Dataset records
--------------------
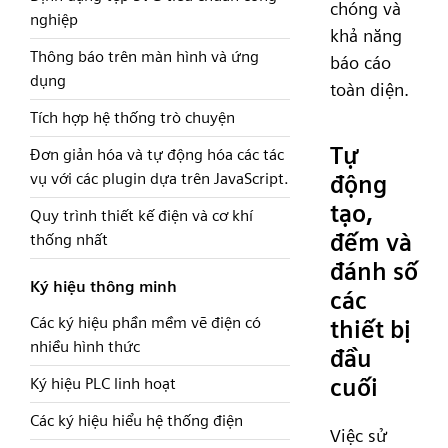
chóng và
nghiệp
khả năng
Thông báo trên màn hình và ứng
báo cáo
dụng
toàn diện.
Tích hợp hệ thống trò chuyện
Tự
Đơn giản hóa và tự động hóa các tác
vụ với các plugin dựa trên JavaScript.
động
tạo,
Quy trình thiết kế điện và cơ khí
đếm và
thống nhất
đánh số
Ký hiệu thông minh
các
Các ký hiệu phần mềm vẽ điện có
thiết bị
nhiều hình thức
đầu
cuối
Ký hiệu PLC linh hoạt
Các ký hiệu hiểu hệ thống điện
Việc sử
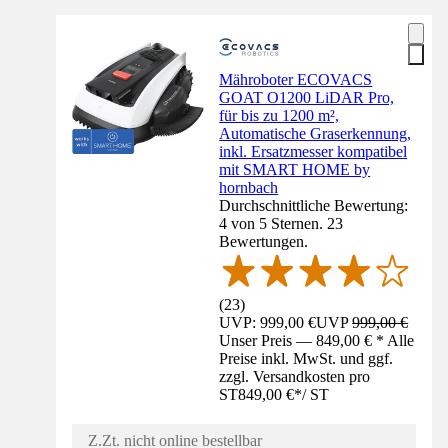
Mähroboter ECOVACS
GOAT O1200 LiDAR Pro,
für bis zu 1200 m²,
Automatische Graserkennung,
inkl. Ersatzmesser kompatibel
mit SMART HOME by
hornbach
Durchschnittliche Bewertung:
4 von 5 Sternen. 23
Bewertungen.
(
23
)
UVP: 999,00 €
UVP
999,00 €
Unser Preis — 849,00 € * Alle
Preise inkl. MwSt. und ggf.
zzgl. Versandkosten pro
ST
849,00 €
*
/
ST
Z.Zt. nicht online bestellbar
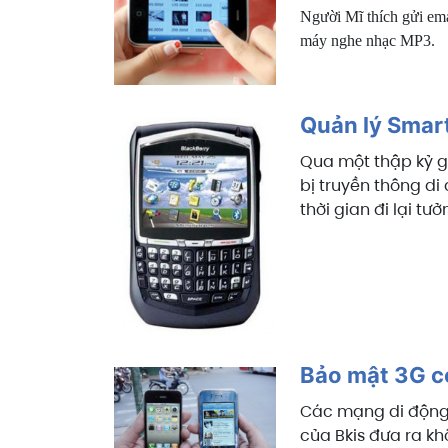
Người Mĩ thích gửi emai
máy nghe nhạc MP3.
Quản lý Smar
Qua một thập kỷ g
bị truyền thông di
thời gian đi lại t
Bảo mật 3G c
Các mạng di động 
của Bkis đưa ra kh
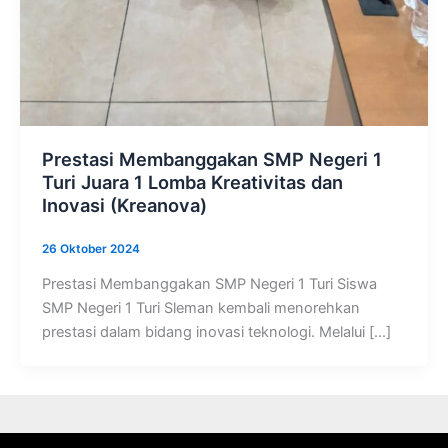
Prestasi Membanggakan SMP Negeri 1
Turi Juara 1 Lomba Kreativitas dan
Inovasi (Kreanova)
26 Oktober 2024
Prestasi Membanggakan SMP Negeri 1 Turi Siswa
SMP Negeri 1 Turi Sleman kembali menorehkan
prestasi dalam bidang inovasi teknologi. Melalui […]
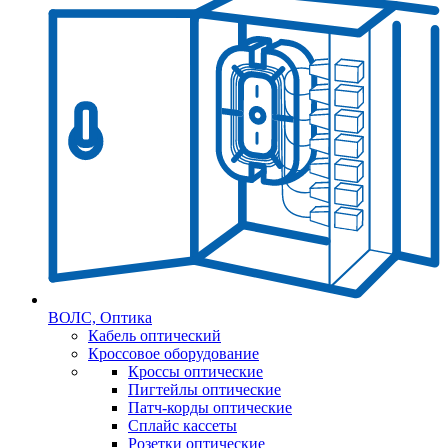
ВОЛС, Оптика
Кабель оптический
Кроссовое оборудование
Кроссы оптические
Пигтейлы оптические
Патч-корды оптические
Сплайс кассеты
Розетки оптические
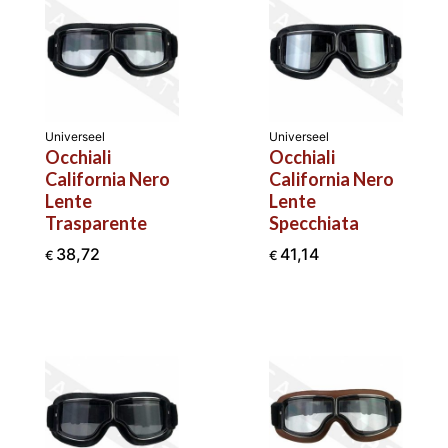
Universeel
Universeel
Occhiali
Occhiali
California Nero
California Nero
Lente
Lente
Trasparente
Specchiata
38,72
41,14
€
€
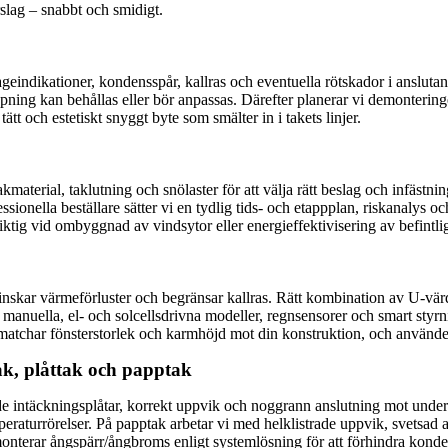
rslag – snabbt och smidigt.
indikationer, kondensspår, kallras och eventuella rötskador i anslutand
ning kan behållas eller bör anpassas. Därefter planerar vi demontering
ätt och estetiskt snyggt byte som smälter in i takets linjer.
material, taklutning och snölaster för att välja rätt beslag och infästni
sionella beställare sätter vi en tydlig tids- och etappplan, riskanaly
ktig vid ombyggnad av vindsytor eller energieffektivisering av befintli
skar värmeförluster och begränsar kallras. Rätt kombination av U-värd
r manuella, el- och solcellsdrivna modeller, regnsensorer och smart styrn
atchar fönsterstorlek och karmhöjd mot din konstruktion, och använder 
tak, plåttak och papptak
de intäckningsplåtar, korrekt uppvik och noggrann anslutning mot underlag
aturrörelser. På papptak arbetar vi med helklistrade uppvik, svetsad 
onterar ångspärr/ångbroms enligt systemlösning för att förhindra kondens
--------------------
**What to work on**. Give every entry again as it is, dropping its pictures.

**Solution to the problem**.
chóng và
nghiệp
khả năng
Thông báo trên màn hình và ứng
báo cáo
dụng
toàn diện.
Tích hợp hệ thống trò chuyện
Tự
Đơn giản hóa và tự động hóa các tác
vụ với các plugin dựa trên JavaScript.
động
tạo,
Quy trình thiết kế điện và cơ khí
đếm và
thống nhất
đánh số
Ký hiệu thông minh
các
Các ký hiệu phần mềm vẽ điện có
thiết bị
nhiều hình thức
đầu
cuối
Ký hiệu PLC linh hoạt
Các ký hiệu hiểu hệ thống điện
Việc sử
Mähroboter ECOVACS
GOAT O1200 LiDAR Pro,
für bis zu 1200 m²,
Automatische Graserkennung,
inkl. Ersatzmesser kompatibel
mit SMART HOME by
hornbach
Durchschnittliche Bewertung:
4 von 5 Sternen. 23
Bewertungen.
(
23
)
UVP: 999,00 €
UVP
999,00 €
Unser Preis — 849,00 € * Alle
Preise inkl. MwSt. und ggf.
zzgl. Versandkosten pro
ST
849,00 €
*
/
ST
Z.Zt. nicht online bestellbar
Người Mĩ thích gửi emai
máy nghe nhạc MP3.
Quản lý Smar
Qua một thập kỷ g
bị truyền thông di
thời gian đi lại t
Bảo mật 3G c
Các mạng di động 
của Bkis đưa ra kh
Prestasi Membanggakan SMP Negeri 1
Turi Juara 1 Lomba Kreativitas dan
Inovasi (Kreanova)
26 Oktober 2024
Prestasi Membanggakan SMP Negeri 1 Turi Siswa
SMP Negeri 1 Turi Sleman kembali menorehkan
prestasi dalam bidang inovasi teknologi. Melalui […]
ВОЛС, Оптика
Кабель оптический
Кроссовое оборудование
Кроссы оптические
Пигтейлы оптические
Патч-корды оптические
Сплайс кассеты
Розетки оптические
Universeel
Universeel
Occhiali
Occhiali
California Nero
California Nero
Lente
Lente
Trasparente
Specchiata
38,72
41,14
€
€
rslag – snabbt och smidigt.
indikationer, kondensspår, kallras och eventuella rötskador i anslutand
ning kan behållas eller bör anpassas. Därefter planerar vi demontering
ätt och estetiskt snyggt byte som smälter in i takets linjer.
material, taklutning och snölaster för att välja rätt beslag och infästni
sionella beställare sätter vi en tydlig tids- och etappplan, riskanaly
ktig vid ombyggnad av vindsytor eller energieffektivisering av befintli
skar värmeförluster och begränsar kallras. Rätt kombination av U-värd
r manuella, el- och solcellsdrivna modeller, regnsensorer och smart styrn
atchar fönsterstorlek och karmhöjd mot din konstruktion, och använder 
tak, plåttak och papptak
de intäckningsplåtar, korrekt uppvik och noggrann anslutning mot underlag
aturrörelser. På papptak arbetar vi med helklistrade uppvik, svetsad 
onterar ångspärr/ångbroms enligt systemlösning för att förhindra kondens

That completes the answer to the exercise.